Architectura shower tray from Villeroy & Boch

Anyone building a wheelchair-accessible home or who wants to renovate an existing house has a lot of factors to consider. Wheelchair-accessible construction or conversion is not always possible. For example, if the doors or hallways in an existing property are too narrow. As well as level surfaces, wheelchair users also need more room to manoeuvre than those who go through life without a wheelchair. The dwelling must therefore be made accessible for wheelchair users with ramps or lifts. If you want to build a new wheelchair-accessible house, a single-level property with even floor surfaces is usually a good choice. What features does a wheelchair-accessible dwelling have? What dimensions need to be considered and how do accessible dwellings differ from wheelchair-accessible dwellings? Read on to find the answers to these questions and more. 

Requirements for wheelchair-accessible dwellings

Accessible bathroom cross section

A wheelchair-accessible dwelling needs to meet certain requirements, including for areas of circulation and movement, handle areas and floor composition. DIN 18040-2 sets out these requirements in writing. The DIN standard applies in general for accessible planning of living space with the basic consideration that this must also allow unrestricted use by a wheelchair user. 

Accessible bathroom cross section

The correct title of the DIN standard 18040-2 is “Construction of accessible buildings – Design principles – Part 2: Dwellings”.  However, this causes great confusion as different, lower requirements apply for a dwelling to be classed as “accessible” rather than “wheelchair-accessible”. The two words are regularly used synonymously in everyday life, despite significant differences in their content.

How are wheelchair-accessible dwellings laid out?

The layout of wheelchair-accessible dwellings is designed to allow people with a physical disability to spend time there and move around in a wheelchair comfortably and without danger.   

DIN 18040-2 differentiates between public areas, for example, outside an apartment block, and private living areas. The public areas must be wheelchair-accessible, i.e. they can be used by a person in a wheelchair. This includes accesses and entrances, garages, communal hallways and communal rooms such as laundries or basements. For example, buildings with a ramp to allow access by wheelchair users, in buildings with several floors, a lift is available to allow access to dwellings without external assistance. There are no insurmountable steps or very narrow passages that make use with a wheelchair more difficult.  
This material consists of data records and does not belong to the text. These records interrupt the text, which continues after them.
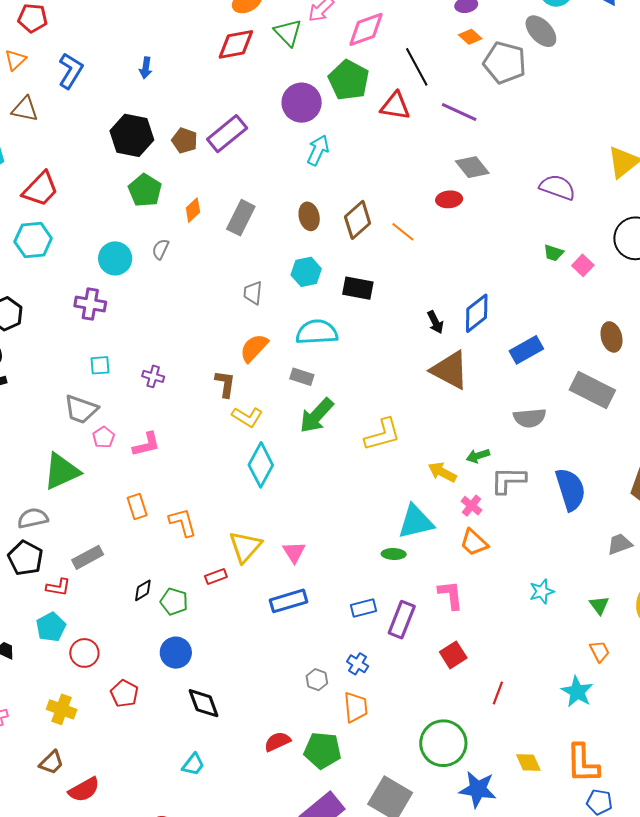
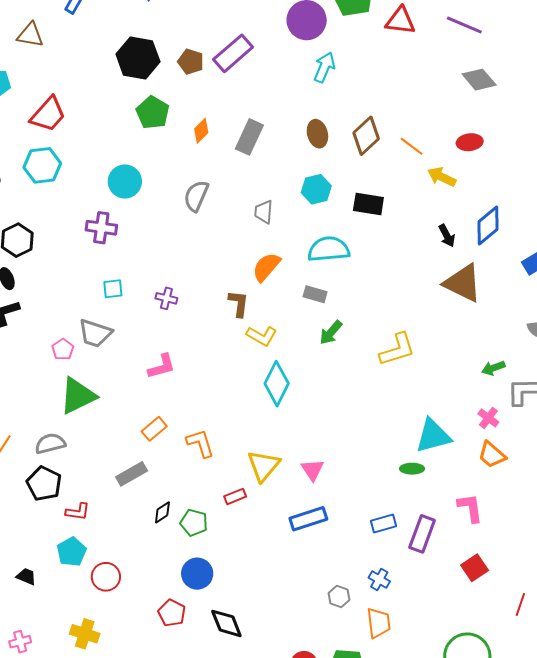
red ellipse: (449, 199) -> (470, 142), moved
gray semicircle: (160, 249) -> (196, 196), moved, size x1.5
green arrow: (316, 416) -> (331, 333), size x0.7
pink pentagon: (104, 437) -> (63, 349), moved
yellow arrow: (442, 472) -> (442, 177), moved
orange rectangle: (137, 507) -> (154, 429), turned 70
gray rectangle: (88, 557) -> (132, 474), moved
red pentagon: (124, 693) -> (172, 613), moved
In private living areas, the DIN standard differentiates between accessible dwellings and wheelchair-accessible dwellings. A wheelchair-accessible dwelling meets all DIN standard requirements for an accessible dwelling and other requirements beyond this. The main differences relate to dimensions and special amenities. 

Wheelchair-accessible dimensions for dwellings

How wide does a door need to be for a wheelchair? What size of movement area is required and at what height do window handles need to be located? The following table provides an overview of wheelchair-accessible dimensions for dwellings according to DIN standard 18040-2. 


  • Distance of 50 metres from corners and boundaries 
  • All kinds of handrails and switches at a height of 85 centimetres 
  • Can be operated with little effort, between 2.5 and 5 N 


  • Minimum dimensions of 90 centimetres x 205 centimetres 
  • Door peephole at a height of 120 centimetres 
  • Door handle at a standard height of 85 centimetres 
  • Movement areas in front of and behind the door 

Movement areas

A manoeuvring area of at least 150 x 150 centimetres must be available in each room


  • Manoeuvring area of 150 centimetres in front of units 
  • Space for a wheelchair below the sink and work surfaces 
  • Space for a wheelchair below the hob 
  • Working areas arranged in corners 


Handles are at a height of between 85 and 115 cm, unless an automated mechanism is available


  • Toilet seat with a depth of 70 cm and at least 20 cm from the wall 
  • Spaces of 30 centimetres and 90 centimetres to the left and right of the toilet 
  • Folding grab rails and backrest 
  • Accessible shower space of 150 x 150 centimetres 
  • Support handles in the shower 
  • Accessible shower tap 
  • Space below the washbasin for a wheelchair 
  • The washbasin must be at least 90 centimetres wide and 55 centimetres deep 
  • Height of the roll-under washbasin must be no more than 80 centimetres 
  • Mirror at a height of at least 100 centimetres 
  • Accessible bath, e.g. with a lift  

Accesses to the dwelling and bathroom

The table above shows the main technical information in relation to requirements for a wheelchair-accessible bathroom. What does it actually mean in everyday life if a bathroom needs to be accessible for wheelchairs?  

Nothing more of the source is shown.